• [Exercise aim]
For the records below, output word for word the lines from the one with "宝宝冬天经常出现鼻塞，咳嗽啊，好心疼，求支招?" up to and including the one with "книгам обращаются настоящие". No pictures.
⁂
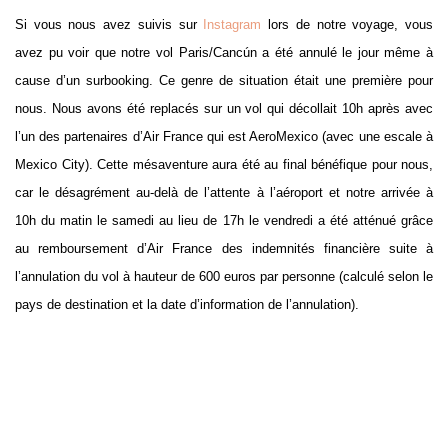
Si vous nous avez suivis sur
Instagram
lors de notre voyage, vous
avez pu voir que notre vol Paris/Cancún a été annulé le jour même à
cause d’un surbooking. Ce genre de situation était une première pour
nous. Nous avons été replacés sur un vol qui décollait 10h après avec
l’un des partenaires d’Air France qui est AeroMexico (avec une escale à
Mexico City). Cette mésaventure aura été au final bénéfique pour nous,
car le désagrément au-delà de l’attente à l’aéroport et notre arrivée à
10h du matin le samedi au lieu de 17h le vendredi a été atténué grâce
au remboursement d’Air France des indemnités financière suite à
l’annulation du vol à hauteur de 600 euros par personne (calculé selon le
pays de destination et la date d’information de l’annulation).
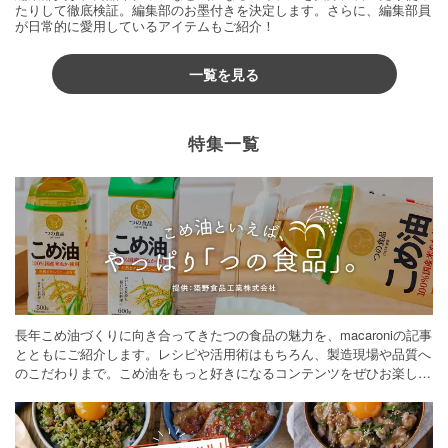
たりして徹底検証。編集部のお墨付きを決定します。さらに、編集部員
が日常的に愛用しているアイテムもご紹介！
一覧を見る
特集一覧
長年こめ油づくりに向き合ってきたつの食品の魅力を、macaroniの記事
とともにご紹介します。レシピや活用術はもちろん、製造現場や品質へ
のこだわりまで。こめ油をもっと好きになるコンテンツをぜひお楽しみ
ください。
⁂
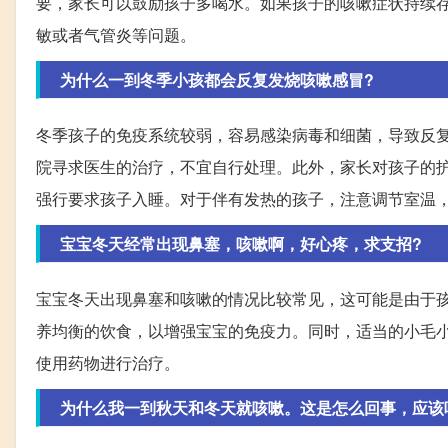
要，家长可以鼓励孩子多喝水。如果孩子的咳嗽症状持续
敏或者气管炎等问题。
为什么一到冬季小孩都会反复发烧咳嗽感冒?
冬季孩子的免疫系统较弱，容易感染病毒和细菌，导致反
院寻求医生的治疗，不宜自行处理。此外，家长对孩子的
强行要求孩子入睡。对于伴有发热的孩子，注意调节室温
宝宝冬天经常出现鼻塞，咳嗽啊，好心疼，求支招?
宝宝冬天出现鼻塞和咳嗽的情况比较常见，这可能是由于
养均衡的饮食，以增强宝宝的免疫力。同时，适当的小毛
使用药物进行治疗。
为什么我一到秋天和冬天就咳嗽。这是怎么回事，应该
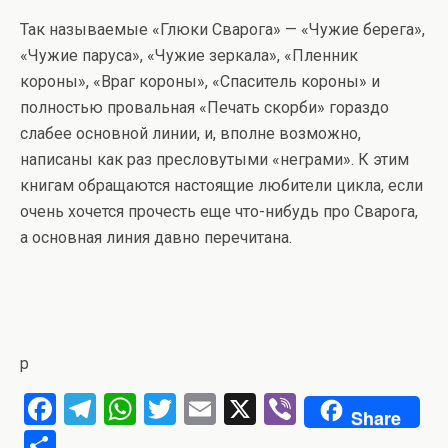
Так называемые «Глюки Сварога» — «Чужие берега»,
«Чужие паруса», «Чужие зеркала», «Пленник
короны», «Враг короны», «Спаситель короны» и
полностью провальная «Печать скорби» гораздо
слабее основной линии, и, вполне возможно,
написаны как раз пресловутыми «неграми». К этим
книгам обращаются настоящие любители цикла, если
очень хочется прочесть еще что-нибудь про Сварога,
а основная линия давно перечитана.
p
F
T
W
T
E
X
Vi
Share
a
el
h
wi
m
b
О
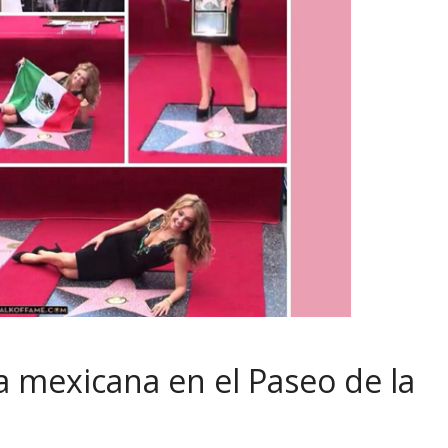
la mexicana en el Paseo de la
⁂
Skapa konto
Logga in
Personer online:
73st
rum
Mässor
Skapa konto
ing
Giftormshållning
⁂
• [Result for this exercise]
宝宝冬天经常出现鼻塞，咳嗽啊，好心疼，求支招?
宝宝冬天出现鼻塞和咳嗽的情况比较常见，这可能是由于
养均衡的饮食，以增强宝宝的免疫力。同时，适当的小毛
使用药物进行治疗。
为什么我一到秋天和冬天就咳嗽。这是怎么回事，应该
Так называемые «Глюки Сварога» — «Чужие берега»,
«Чужие паруса», «Чужие зеркала», «Пленник
короны», «Враг короны», «Спаситель короны» и
полностью провальная «Печать скорби» гораздо
слабее основной линии, и, вполне возможно,
написаны как раз пресловутыми «неграми». К этим
книгам обращаются настоящие любители цикла, если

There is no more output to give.